Deploying your first Smart Contract on Moonbeam using Hardhat
Favor Onuoha
Staking has gone mainstream in recent years with some of the biggest staking pools like Staking Rewards and Staking Assistance making millions by simply offering a route for users to stake their assets in a pool quickly.
In this tutorial, we're going to be demonstrating how you can deploy your first Staking Smart Contract on Moonbeam.
What is Staking?
If you're new to Staking, here's a quick breakdown.
In Decentralized Finance (DeFi), Staking is a process in blockchain networks where participants lock up their cryptocurrency tokens to support network operations and, in return, earn rewards.
In contrast to traditional banking practices, staking can be best compared to investment banking, where you lock up your funds in an investment product for some time, during which the principal amount will earn some returns.
Recently, Staking has become an alternative to the energy-intensive proof-of-work (PoW) consensus mechanism used by networks like Bitcoin. In a proof-of-stake (PoS) system, the ability to validate transactions and create new blocks is typically proportional to the amount of cryptocurrency a user has staked.
What is Moonbeam
Moonbeam is a smart contract platform that provides Ethereum compatibility within the Polkadot ecosystem. It allows developers to deploy existing Solidity smart contracts and dApp frontends to Moonbeam with minimal changes, effectively creating a bridge between Ethereum and Polkadot.
Prerequisites
This is a beginner-friendly tutorial, but you'll need to understand two essential topics to be able to follow along:
Next JS: A react js framework built with TypeScript
Solidity: The primary programming language for developing smart contracts on Ethereum-compatible platforms, including Moonbeam.
Hardhat: A development environment for Ethereum, providing tools for compiling, testing, and deploying smart contracts. It includes a local Ethereum network for development.
Ethers.js: A compact library for interacting with the Ethereum blockchain, offering wallet management, contract interactions, and blockchain utilities.

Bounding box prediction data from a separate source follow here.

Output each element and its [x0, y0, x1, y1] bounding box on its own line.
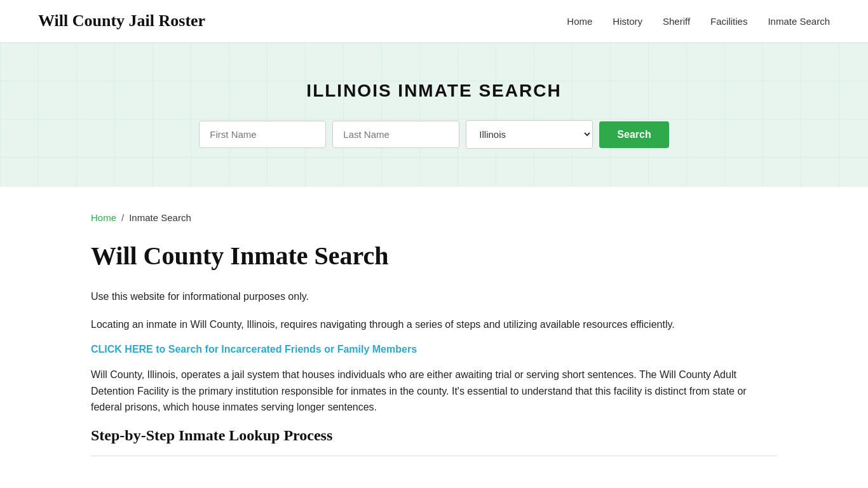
main-nav: Home History Sheriff Facilities Inmate S… — [567, 16, 830, 27]
breadcrumb-home-link[interactable]: Home — [91, 212, 116, 223]
paragraph-3: Will County, Illinois, operates a jail s… — [91, 367, 777, 416]
section-heading-lookup: Step-by-Step Inmate Lookup Process — [91, 427, 777, 444]
nav-sheriff[interactable]: Sheriff — [663, 16, 690, 27]
search-button[interactable]: Search — [599, 121, 668, 148]
paragraph-1: Use this website for informational purpo… — [91, 288, 777, 305]
nav-facilities[interactable]: Facilities — [710, 16, 747, 27]
hero-banner: ILLINOIS INMATE SEARCH Illinois Search — [0, 43, 868, 187]
nav-history[interactable]: History — [613, 16, 642, 27]
cta-link[interactable]: CLICK HERE to Search for Incarcerated Fr… — [91, 344, 417, 355]
paragraph-2: Locating an inmate in Will County, Illin… — [91, 316, 777, 333]
state-select[interactable]: Illinois — [466, 120, 593, 149]
site-title: Will County Jail Roster — [38, 11, 205, 30]
section-divider — [91, 456, 777, 456]
site-header: Will County Jail Roster Home History She… — [0, 0, 868, 43]
last-name-input[interactable] — [332, 121, 459, 148]
hero-heading: ILLINOIS INMATE SEARCH — [13, 81, 855, 101]
breadcrumb-separator: / — [121, 212, 124, 223]
main-content: Home / Inmate Search Will County Inmate … — [53, 187, 815, 488]
first-name-input[interactable] — [199, 121, 326, 148]
breadcrumb-current: Inmate Search — [129, 212, 191, 223]
page-heading: Will County Inmate Search — [91, 241, 777, 271]
breadcrumb: Home / Inmate Search — [91, 212, 777, 223]
nav-inmate-search[interactable]: Inmate Search — [768, 16, 830, 27]
search-form: Illinois Search — [13, 120, 855, 149]
nav-home[interactable]: Home — [567, 16, 592, 27]
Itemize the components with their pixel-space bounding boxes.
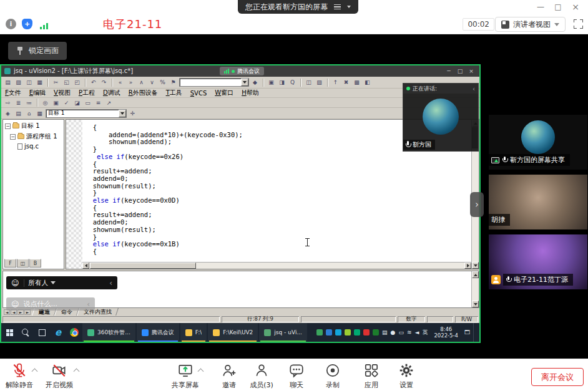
- toolbar-icon[interactable]: ▧: [14, 78, 23, 87]
- tray-app-icon[interactable]: [335, 329, 341, 335]
- target-combobox[interactable]: 目标 1: [46, 109, 127, 118]
- toolbar-icon[interactable]: ↶: [89, 78, 98, 87]
- taskbar-app-button[interactable]: jsq - uVi...: [259, 323, 307, 342]
- ide-close-button[interactable]: ×: [466, 68, 477, 74]
- taskbar-clock[interactable]: 8:46 2022-5-4: [431, 326, 461, 339]
- menu-item[interactable]: SVCS: [190, 90, 207, 97]
- chat-input-placeholder[interactable]: 说点什么...: [24, 299, 58, 309]
- unmute-button[interactable]: 解除静音: [1, 362, 37, 390]
- toolbar-icon[interactable]: ✂: [51, 78, 61, 87]
- show-desktop-button[interactable]: [473, 323, 477, 342]
- find-combobox[interactable]: [179, 78, 249, 87]
- settings-button[interactable]: 设置: [388, 362, 424, 390]
- edge-icon[interactable]: e: [50, 323, 66, 342]
- tray-system-icon[interactable]: ≋: [407, 329, 412, 335]
- toolbar-icon[interactable]: ✛: [128, 109, 137, 118]
- shared-screen[interactable]: jsq - uVision2 - [F:\上课\计算屏幕\jsq.c*] 腾讯会…: [0, 64, 481, 343]
- taskbar-app-button[interactable]: F:\: [180, 323, 207, 342]
- tray-app-icon[interactable]: [354, 329, 360, 335]
- tray-system-icon[interactable]: ◄: [414, 329, 419, 335]
- tray-system-icon[interactable]: ▤: [382, 329, 388, 335]
- project-tab[interactable]: F: [4, 259, 16, 268]
- toolbar-icon[interactable]: ◫: [304, 78, 313, 87]
- toolbar-icon[interactable]: ▦: [35, 109, 44, 118]
- members-button[interactable]: 成员(3): [243, 362, 280, 390]
- toolbar-icon[interactable]: «: [115, 78, 125, 87]
- toolbar-icon[interactable]: ∧: [137, 78, 146, 87]
- toolbar-icon[interactable]: Q: [288, 78, 297, 87]
- toolbar-icon[interactable]: ◨: [277, 78, 287, 87]
- share-options-caret[interactable]: [198, 368, 203, 373]
- ime-indicator[interactable]: 英: [422, 329, 428, 337]
- chat-button[interactable]: 聊天: [278, 362, 315, 390]
- lock-view-button[interactable]: 锁定画面: [8, 42, 67, 60]
- menu-item[interactable]: E编辑: [29, 89, 46, 97]
- toolbar-icon[interactable]: ↷: [99, 78, 109, 87]
- toolbar-icon[interactable]: ▣: [51, 99, 61, 107]
- toolbar-icon[interactable]: ↑: [331, 78, 340, 87]
- scroll-right-icon[interactable]: [464, 263, 471, 269]
- network-signal-icon[interactable]: [39, 19, 49, 29]
- ide-maximize-button[interactable]: □: [454, 68, 466, 74]
- output-vscrollbar[interactable]: [471, 271, 479, 307]
- maximize-button[interactable]: □: [549, 2, 567, 11]
- toolbar-icon[interactable]: ◫: [24, 78, 34, 87]
- banner-menu-icon[interactable]: [334, 4, 341, 10]
- menu-item[interactable]: V视图: [54, 89, 71, 97]
- tree-node-target[interactable]: − 目标 1: [3, 120, 64, 130]
- toolbar-icon[interactable]: ◈: [3, 109, 12, 118]
- taskbar-app-button[interactable]: 腾讯会议: [137, 323, 179, 342]
- menu-item[interactable]: R外围设备: [129, 89, 158, 97]
- tray-app-icon[interactable]: [326, 329, 332, 335]
- menu-item[interactable]: H帮助: [242, 89, 259, 97]
- toolbar-icon[interactable]: ↗: [104, 99, 114, 107]
- scroll-up-icon[interactable]: [472, 271, 479, 278]
- toolbar-icon[interactable]: »: [126, 78, 135, 87]
- toolbar-icon[interactable]: ◪: [72, 99, 82, 107]
- tray-app-icon[interactable]: [363, 329, 370, 335]
- toolbar-icon[interactable]: ⚑: [169, 78, 178, 87]
- toolbar-icon[interactable]: ≡: [94, 99, 103, 107]
- emoji-icon[interactable]: ☺: [11, 279, 19, 287]
- toolbar-icon[interactable]: ▩: [352, 78, 361, 87]
- tray-app-icon[interactable]: [316, 329, 323, 335]
- toolbar-icon[interactable]: ≣: [14, 99, 23, 107]
- mic-options-caret[interactable]: [32, 368, 37, 373]
- notification-icon[interactable]: 🗔: [464, 329, 470, 335]
- tree-expander-icon[interactable]: −: [10, 134, 16, 140]
- ide-minimize-button[interactable]: ─: [443, 68, 454, 74]
- start-button[interactable]: [1, 323, 17, 342]
- meeting-security-icon[interactable]: +: [22, 19, 32, 29]
- toolbar-icon[interactable]: ◆: [250, 78, 260, 87]
- toolbar-icon[interactable]: ◰: [72, 78, 82, 87]
- toolbar-icon[interactable]: ▭: [83, 99, 92, 107]
- project-tab[interactable]: B: [29, 259, 41, 268]
- toolbar-icon[interactable]: ◧: [363, 78, 372, 87]
- menu-item[interactable]: D调试: [103, 89, 120, 97]
- tray-system-icon[interactable]: ▭: [398, 329, 404, 335]
- sidebar-collapse-handle[interactable]: ›: [470, 192, 484, 217]
- toolbar-icon[interactable]: %: [158, 78, 167, 87]
- leave-meeting-button[interactable]: 离开会议: [531, 368, 584, 386]
- view-mode-button[interactable]: 演讲者视图: [495, 17, 566, 32]
- share-screen-button[interactable]: 共享屏幕: [167, 362, 203, 390]
- video-options-caret[interactable]: [74, 368, 79, 373]
- start-video-button[interactable]: 开启视频: [41, 362, 77, 390]
- toolbar-icon[interactable]: ✖: [341, 78, 351, 87]
- record-button[interactable]: 录制: [315, 362, 351, 390]
- search-icon[interactable]: [17, 323, 34, 342]
- chat-recipient-bar[interactable]: ☺ 所有人 ‹: [6, 276, 117, 289]
- tree-expander-icon[interactable]: −: [5, 123, 11, 129]
- collapse-icon[interactable]: ‹: [473, 85, 475, 92]
- chat-input-bar[interactable]: ☺ 说点什么... ‹: [6, 297, 95, 311]
- meeting-info-icon[interactable]: i: [6, 19, 16, 29]
- toolbar-icon[interactable]: ▤: [14, 109, 23, 118]
- invite-button[interactable]: 邀请: [211, 362, 247, 390]
- tray-app-icon[interactable]: [345, 329, 351, 335]
- toolbar-icon[interactable]: ∨: [147, 78, 157, 87]
- tree-node-file[interactable]: jsq.c: [3, 141, 64, 150]
- chevron-down-icon[interactable]: [119, 110, 126, 117]
- menu-item[interactable]: T工具: [166, 89, 182, 97]
- chrome-icon[interactable]: [66, 323, 82, 342]
- toolbar-icon[interactable]: ≔: [24, 99, 34, 107]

Writing our Smart Contract
Let's create a simple staking contract that allows users to stake tokens, earn rewards, and unstake their tokens after a specified period. We'll use Solidity to write our smart contract:
// SPDX-License-Identifier: MIT
pragma solidity ^0.8.0;
import "@openzeppelin/contracts/token/ERC20/IERC20.sol";
import "@openzeppelin/contracts/security/ReentrancyGuard.sol";
contract MoonbeamStaking is ReentrancyGuard {
IERC20 public stakingToken;
uint256 public constant STAKING_PERIOD = 30 days;
uint256 public constant REWARD_RATE = 5; // 5% reward
struct Stake {
uint256 amount;
uint256 timestamp;
}
mapping(address => Stake) public stakes;
event Staked(address indexed user, uint256 amount);
event Unstaked(address indexed user, uint256 amount, uint256 reward);
constructor(address _stakingToken) {
stakingToken = IERC20(_stakingToken);
}
function stake(uint256 _amount) external nonReentrant {
require(_amount > 0, "Must stake a positive amount");
require(stakingToken.transferFrom(msg.sender, address(this), _amount), "Transfer failed");
if (stakes[msg.sender].amount > 0) {
uint256 reward = calculateReward(msg.sender);
stakes[msg.sender].amount += reward;
}
stakes[msg.sender].amount += _amount;
stakes[msg.sender].timestamp = block.timestamp;
emit Staked(msg.sender, _amount);
}
function unstake() external nonReentrant {
Stake storage userStake = stakes[msg.sender];
require(userStake.amount > 0, "No staked balance");
require(block.timestamp >= userStake.timestamp + STAKING_PERIOD, "Staking period not completed");
uint256 reward = calculateReward(msg.sender);
uint256 totalAmount = userStake.amount + reward;
userStake.amount = 0;
userStake.timestamp = 0;
require(stakingToken.transfer(msg.sender, totalAmount), "Transfer failed");
emit Unstaked(msg.sender, userStake.amount, reward);
}
function calculateReward(address _user) public view returns (uint256) {
Stake storage userStake = stakes[_user];
if (userStake.amount == 0) return 0;
uint256 stakingDuration = block.timestamp - userStake.timestamp;
uint256 rewardPeriods = stakingDuration / STAKING_PERIOD;
return (userStake.amount * REWARD_RATE * rewardPeriods) / 100;
}
function getStakeInfo(address _user) external view returns (uint256 amount, uint256 timestamp, uint256 reward) {
Stake storage userStake = stakes[_user];
return (userStake.amount, userStake.timestamp, calculateReward(_user));
}
}
Let's break down our staking smart contract:
Our smart contract imports two key components from OpenZeppelin, a library of secure, community-vetted smart contracts:
IERC20: An interface for interacting with ERC20 tokens.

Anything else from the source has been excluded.